(Extracted page text data)
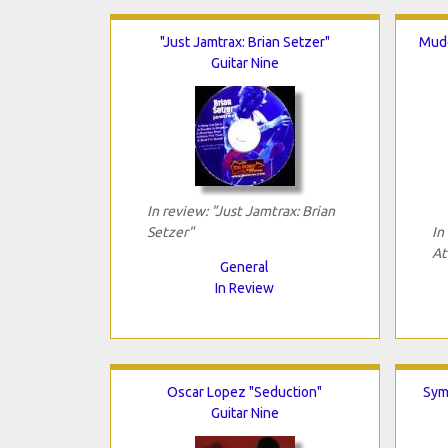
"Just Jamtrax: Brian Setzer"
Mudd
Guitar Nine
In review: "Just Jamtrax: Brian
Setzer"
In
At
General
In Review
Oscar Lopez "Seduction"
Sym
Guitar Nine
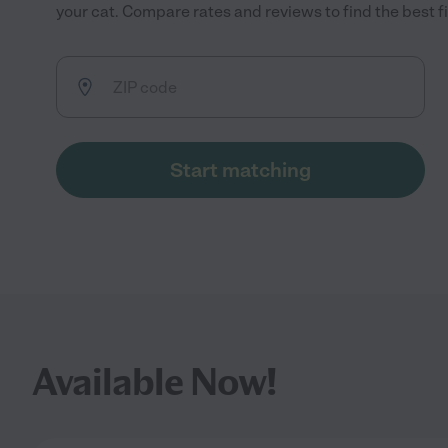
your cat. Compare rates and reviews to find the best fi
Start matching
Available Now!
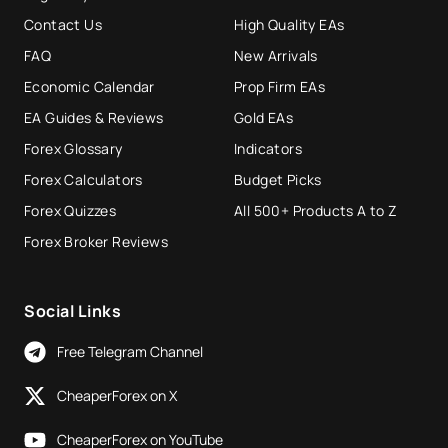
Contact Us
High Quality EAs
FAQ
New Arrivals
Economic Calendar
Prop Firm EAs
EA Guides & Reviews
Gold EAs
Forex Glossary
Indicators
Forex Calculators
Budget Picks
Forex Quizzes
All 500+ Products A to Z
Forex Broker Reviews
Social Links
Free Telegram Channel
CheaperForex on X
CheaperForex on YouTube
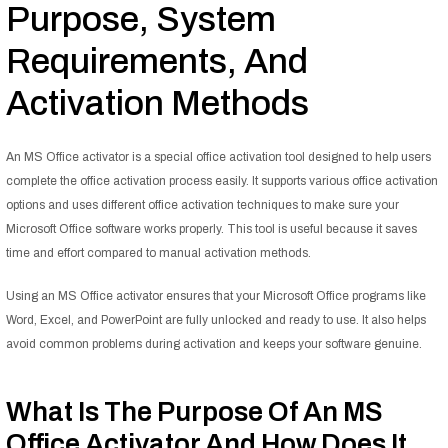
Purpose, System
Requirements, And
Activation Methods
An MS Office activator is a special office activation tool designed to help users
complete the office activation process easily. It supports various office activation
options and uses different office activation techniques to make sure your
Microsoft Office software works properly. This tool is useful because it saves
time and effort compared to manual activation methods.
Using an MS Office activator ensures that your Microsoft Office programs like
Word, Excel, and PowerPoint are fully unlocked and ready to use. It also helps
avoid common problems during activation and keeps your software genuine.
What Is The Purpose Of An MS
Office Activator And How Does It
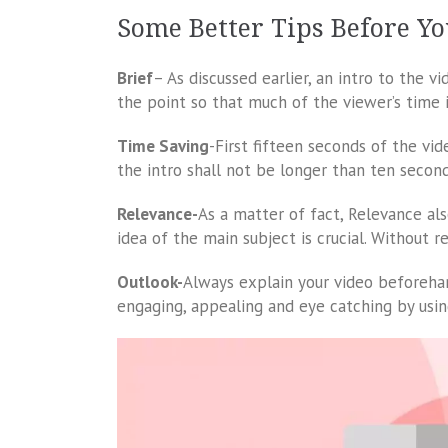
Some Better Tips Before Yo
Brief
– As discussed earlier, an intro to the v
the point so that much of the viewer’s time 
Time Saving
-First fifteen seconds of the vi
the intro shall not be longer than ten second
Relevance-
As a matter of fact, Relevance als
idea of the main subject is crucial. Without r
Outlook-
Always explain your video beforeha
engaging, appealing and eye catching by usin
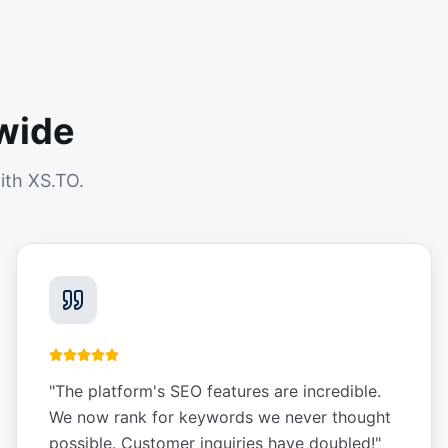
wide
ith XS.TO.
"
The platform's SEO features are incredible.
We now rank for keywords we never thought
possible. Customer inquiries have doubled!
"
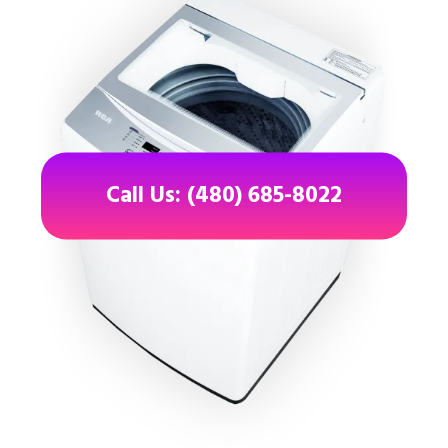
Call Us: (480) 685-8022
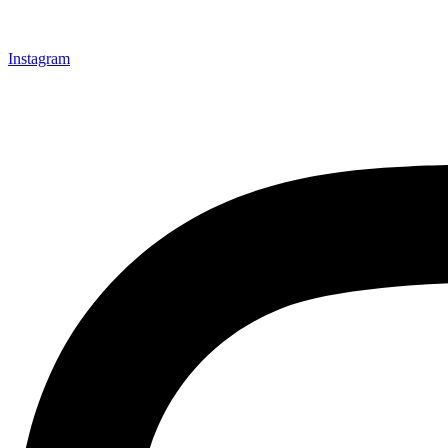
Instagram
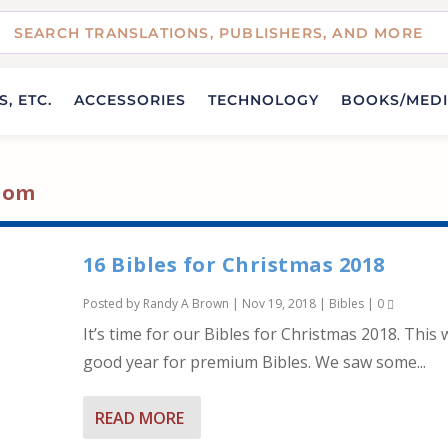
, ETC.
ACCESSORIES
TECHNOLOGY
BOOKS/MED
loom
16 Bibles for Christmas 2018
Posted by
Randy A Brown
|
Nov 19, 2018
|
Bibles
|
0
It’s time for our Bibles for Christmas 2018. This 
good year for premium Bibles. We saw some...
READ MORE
* * *
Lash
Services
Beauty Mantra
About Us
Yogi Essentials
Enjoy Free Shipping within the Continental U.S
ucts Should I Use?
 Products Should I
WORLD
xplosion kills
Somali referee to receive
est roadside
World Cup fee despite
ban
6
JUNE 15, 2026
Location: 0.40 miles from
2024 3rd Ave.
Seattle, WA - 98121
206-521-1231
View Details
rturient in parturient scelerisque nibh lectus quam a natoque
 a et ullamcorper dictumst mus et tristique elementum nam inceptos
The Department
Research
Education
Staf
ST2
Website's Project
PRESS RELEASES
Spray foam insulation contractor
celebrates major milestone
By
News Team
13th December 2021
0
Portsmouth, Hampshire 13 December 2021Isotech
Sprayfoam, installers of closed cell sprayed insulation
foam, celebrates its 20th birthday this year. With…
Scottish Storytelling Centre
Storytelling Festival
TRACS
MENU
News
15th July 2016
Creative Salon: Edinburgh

### Prompt
Look above for the line containing "Economic Calendar", then write out every line from there down to the line containing "Using an MS", that line included, with no pictures.

### Answer below
Economic Calendar
Prop Firm EAs
EA Guides & Reviews
Gold EAs
Forex Glossary
Indicators
Forex Calculators
Budget Picks
Forex Quizzes
All 500+ Products A to Z
Forex Broker Reviews
Social Links
Free Telegram Channel
CheaperForex on X
CheaperForex on YouTube
Purpose, System
Requirements, And
Activation Methods
An MS Office activator is a special office activation tool designed to help users
complete the office activation process easily. It supports various office activation
options and uses different office activation techniques to make sure your
Microsoft Office software works properly. This tool is useful because it saves
time and effort compared to manual activation methods.
Using an MS Office activator ensures that your Microsoft Office programs like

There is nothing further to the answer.